Reproduce exactly only the lines from the line that holds "said Bean will" to the line that holds "Green Structural Oak Beams", inclusive, in the listing below, and please leave out every picture.

::::::::

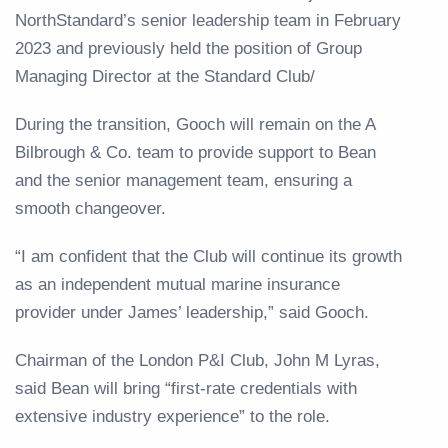
NorthStandard’s senior leadership team in February
2023 and previously held the position of Group
Managing Director at the Standard Club/
During the transition, Gooch will remain on the A
Bilbrough & Co. team to provide support to Bean
and the senior management team, ensuring a
smooth changeover.
“I am confident that the Club will continue its growth
as an independent mutual marine insurance
provider under James’ leadership,” said Gooch.
Chairman of the London P&I Club, John M Lyras,
said Bean will bring “first-rate credentials with
extensive industry experience” to the role.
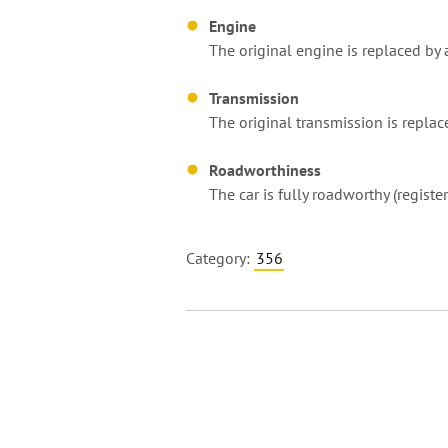
Engine
The original engine is replaced by
Transmission
The original transmission is replace
Roadworthiness
The car is fully roadworthy (regist
Category:
356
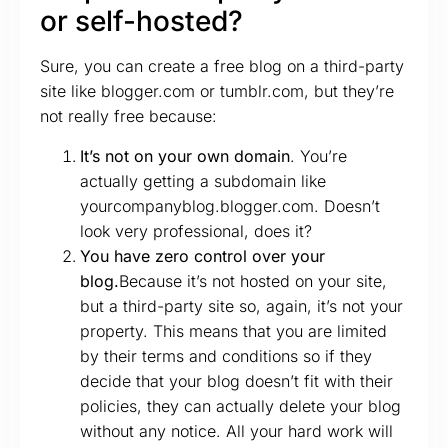
or self-hosted?
Sure, you can create a free blog on a third-party
site like blogger.com or tumblr.com, but they’re
not really free because:
It’s not on your own domain
. You’re
actually getting a subdomain like
yourcompanyblog.blogger.com. Doesn’t
look very professional, does it?
You have zero control over your
blog.
Because it’s not hosted on your site,
but a third-party site so, again, it’s not your
property. This means that you are limited
by their terms and conditions so if they
decide that your blog doesn’t fit with their
policies, they can actually delete your blog
without any notice. All your hard work will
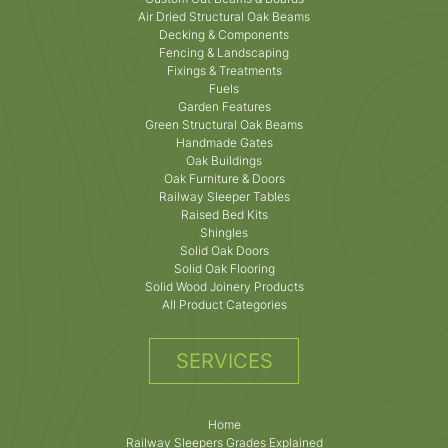
Air Dried Structural Oak Beams
Decking & Components
Fencing & Landscaping
Fixings & Treatments
Fuels
Garden Features
Green Structural Oak Beams
Handmade Gates
Oak Buildings
Oak Furniture & Doors
Railway Sleeper Tables
Raised Bed Kits
Shingles
Solid Oak Doors
Solid Oak Flooring
Solid Wood Joinery Products
All Product Categories
SERVICES
Home
Railway Sleepers Grades Explained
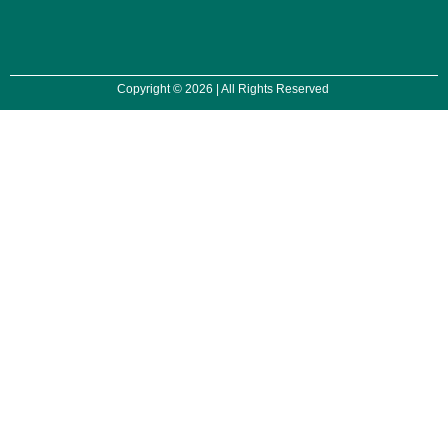
Copyright © 2026 | All Rights Reserved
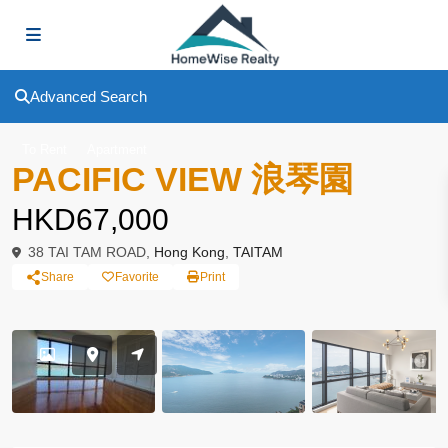
Advanced Search
To Rent
Apartment
PACIFIC VIEW 浪琴園
HKD67,000
38 TAI TAM ROAD,
Hong Kong
,
TAITAM
Share
Favorite
Print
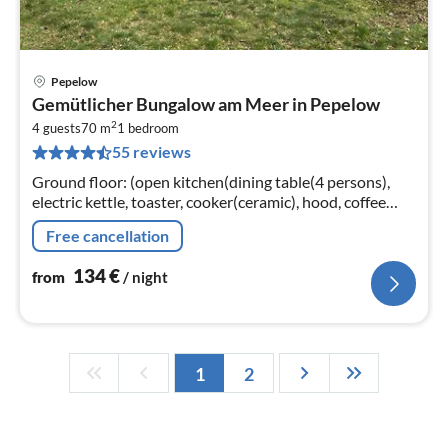
Pepelow
pri
Gemütlicher Bungalow am Meer in Pepelow
fr
2
1
4 guests
70 m
1
bedroom
55 reviews
pe
nig
Ground floor: (open kitchen(dining table(4 persons),
electric kettle, toaster, cooker(ceramic), hood, coffee
machine, oven, microwave, dishwasher, fridge(+ freezer))
Free cancellation
134
€
from
/ night
1
2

::::::::

SOLVED PROBLEM:
said Bean will bring “first-rate credentials with
extensive industry experience” to the role.
Engine
The original engine is replaced by
Transmission
The original transmission is replace
Roadworthiness
The car is fully roadworthy (regist
Category:
356
or self-hosted?
Sure, you can create a free blog on a third-party
site like blogger.com or tumblr.com, but they’re
not really free because:
It’s not on your own domain
. You’re
actually getting a subdomain like
yourcompanyblog.blogger.com. Doesn’t
look very professional, does it?
You have zero control over your
blog.
Because it’s not hosted on your site,
but a third-party site so, again, it’s not your
property. This means that you are limited
by their terms and conditions so if they
decide that your blog doesn’t fit with their
policies, they can actually delete your blog
without any notice. All your hard work will
Air Dried Structural Oak Beams
Decking & Components
Fencing & Landscaping
Fixings & Treatments
Fuels
Garden Features
Green Structural Oak Beams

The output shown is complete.